Duruşmada çark etti! 'Ayhan Bora Kaplan' davası sanığı, 'her şeyi anlatmak istiyorum' dedi

Ankara'da 'Ayhan Bora Kaplan' suç örgütüne yönelik 17'si tutuklu, 61 sanığın yargılandığı davaya devam edildi. Cezaevinden mahkemeye mektup gönderen ve her şeyi anlatıp, etkin pişmanlık yasasından faydalanmak istediğini belirten tutuklu sanık Sercan Keleş, duruşmada vazgeçti.

19 Kasım 2024 Salı 17:35
Güncel Haberleri

DHA



Ankara 32'nci Ağır Ceza Mahkemesi tarafından Sincan Ceza İnfaz Kurumları Kampüsü'nde görülen duruşmada, sanıklar, müştekiler ve taraf avukatları hazır bulundu. Mahkeme Başkanı Hakim Mehmet Güven, duruşmaya, mütalaaya karşı savunmaların alınmasıyla devam edileceğini belirtti. Güven'in savunma sırası gelen Bora Kaplan'a "Savunma yapacak mısın?" diye sordu. Kaplan, "Savunmamı en son yapmak istiyorum" dedi. Ardından diğer sanıklar savunma yaptı.
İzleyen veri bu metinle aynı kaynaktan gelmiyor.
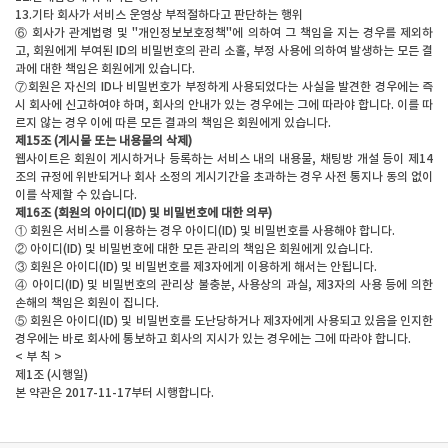
13.기타 회사가 서비스 운영상 부적절하다고 판단하는 행위
⑥ 회사가 관계법령 및 "개인정보보호정책"에 의하여 그 책임을 지는 경우를 제외하
고, 회원에게 부여된 ID의 비밀번호의 관리 소홀, 부정 사용에 의하여 발생하는 모든 결
과에 대한 책임은 회원에게 있습니다.
⑦회원은 자신의 ID나 비밀번호가 부정하게 사용되었다는 사실을 발견한 경우에는 즉
시 회사에 신고하여야 하며, 회사의 안내가 있는 경우에는 그에 따라야 합니다. 이를 따
르지 않는 경우 이에 따른 모든 결과의 책임은 회원에게 있습니다.
제15조 (게시물 또는 내용물의 삭제)
웹사이트은 회원이 게시하거나 등록하는 서비스 내의 내용물, 채팅방 개설 등이 제14
조의 규정에 위반되거나 회사 소정의 게시기간을 초과하는 경우 사전 통지나 동의 없이
이를 삭제할 수 있습니다.
제16조 (회원의 아이디(ID) 및 비밀번호에 대한 의무)
① 회원은 서비스를 이용하는 경우 아이디(ID) 및 비밀번호를 사용해야 합니다.
② 아이디(ID) 및 비밀번호에 대한 모든 관리의 책임은 회원에게 있습니다.
③ 회원은 아이디(ID) 및 비밀번호를 제3자에게 이용하게 해서는 안됩니다.
④ 아이디(ID) 및 비밀번호의 관리상 불충분, 사용상의 과실, 제3자의 사용 등에 의한
손해의 책임은 회원이 집니다.
⑤ 회원은 아이디(ID) 및 비밀번호를 도난당하거나 제3자에게 사용되고 있음을 인지한
경우에는 바로 회사에 통보하고 회사의 지시가 있는 경우에는 그에 따라야 합니다.
< 부 칙 >
제1조 (시행일)
본 약관은 2017-11-17부터 시행합니다.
'BENİM ÇALIŞTIĞIM MEKANLARDA KAÇAK ALKOL BİLE SATILMAZ'

Sanık Cemil Kumaşçıoğlu, bu davada tutuksuz olduğunu ancak 77'nci Asliye Ceza Mahkemesi'nde görülen 'Kara para' davasında tutuklu olduğunu ve 'Suç örgütü' davası bitmediği için 'Kara para' dosyasından tahliye edilmediğini söyledi. Kumaşçıoğlu, sadece gizli tanık 'Ü5' tarafından dile getirilen iddialar doğrultusunda bu davada yargılandığını iddia ederek, "Bora Kaplan'ın 7 tane mekanı var. Ben eğer bir mekanın başında durduğum için örgüt üyesiysem bu mantıkla diğer dükkanların başında duran müdürler de örgüt üyesi. Ben üniversitedeyken de bu tarz işlerde çalışıyordum. 'Bora Kaplan, Cemil Kumaşçıoğlu üzerinden mekanlar açıyor, buralarda gayrimeşru işler yapıyor' gibi bir imaj yaratılıyor. Benim çalıştığım mekanlarda kaçak alkol bile satılmaz" dedi.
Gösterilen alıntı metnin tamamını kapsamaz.